Exactly the lines from the one with "1937 / [ ING." through the final line of the entries, and nothing else, should appear in the answer; no pictures go in it.
**** AVAILABLE RECORDS
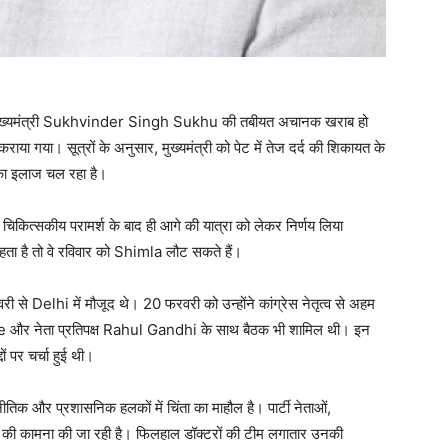
े मुख्यमंत्री Sukhvinder Singh Sukhu की तबीयत अचानक खराब हो
या गया। सूत्रों के अनुसार, मुख्यमंत्री को पेट में तेज दर्द की शिकायत के
नका इलाज चल रहा है।
 और चिकित्सकीय परामर्श के बाद ही आगे की यात्रा को लेकर निर्णय लिया
 रहता है तो वे रविवार को Shimla लौट सकते हैं।
वरी से Delhi में मौजूद थे। 20 फरवरी को उन्होंने कांग्रेस नेतृत्व से अहम
harge और नेता प्रतिपक्ष Rahul Gandhi के साथ बैठक भी शामिल थी। इन
ों पर चर्चा हुई थी।
नीतिक और प्रशासनिक हलकों में चिंता का माहौल है। पार्टी नेताओं,
े की कामना की जा रही है। फिलहाल डॉक्टरों की टीम लगातार उनकी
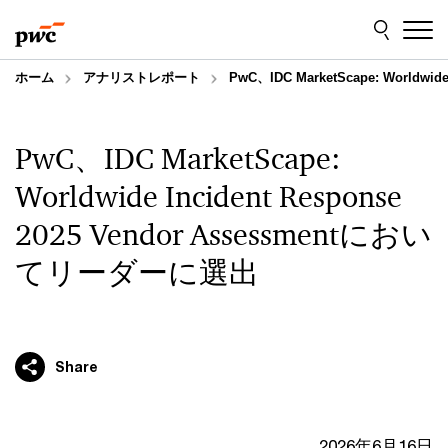
Skip
Skip
to
to
content
footer
ホーム
アナリストレポート
PwC、IDC MarketScape: Worldwi
PwC、IDC MarketScape:
Worldwide Incident Response
2025 Vendor Assessmentにおい
てリーダーに選出
Share
2026年6月16日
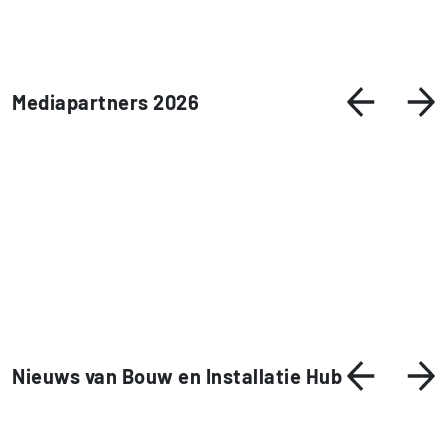
Mediapartners 2026
Nieuws van Bouw en Installatie Hub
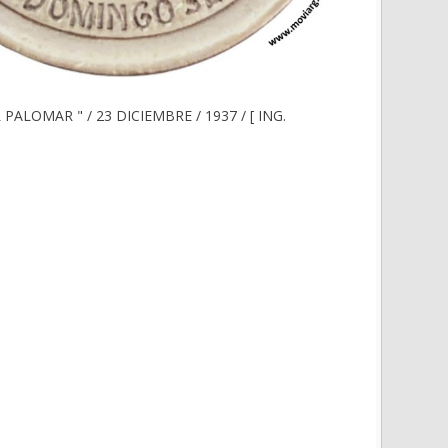
PALOMAR " / 23 DICIEMBRE / 1937 / [ ING.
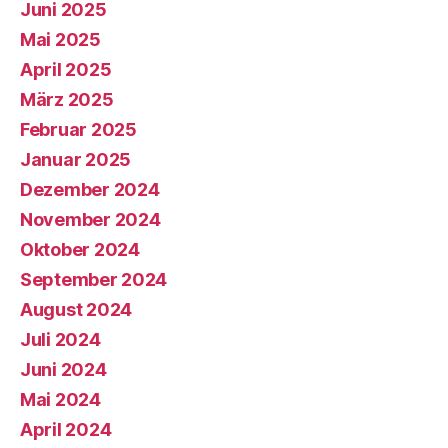
Juni 2025
Mai 2025
April 2025
März 2025
Februar 2025
Januar 2025
Dezember 2024
November 2024
Oktober 2024
September 2024
August 2024
Juli 2024
Juni 2024
Mai 2024
April 2024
********
RESULT BELOW:
PALOMAR " / 23 DICIEMBRE / 1937 / [ ING.
Juni 2025
Mai 2025
April 2025
März 2025
Februar 2025
Januar 2025
Dezember 2024
November 2024
Oktober 2024
September 2024
August 2024
Juli 2024
Juni 2024
Mai 2024
April 2024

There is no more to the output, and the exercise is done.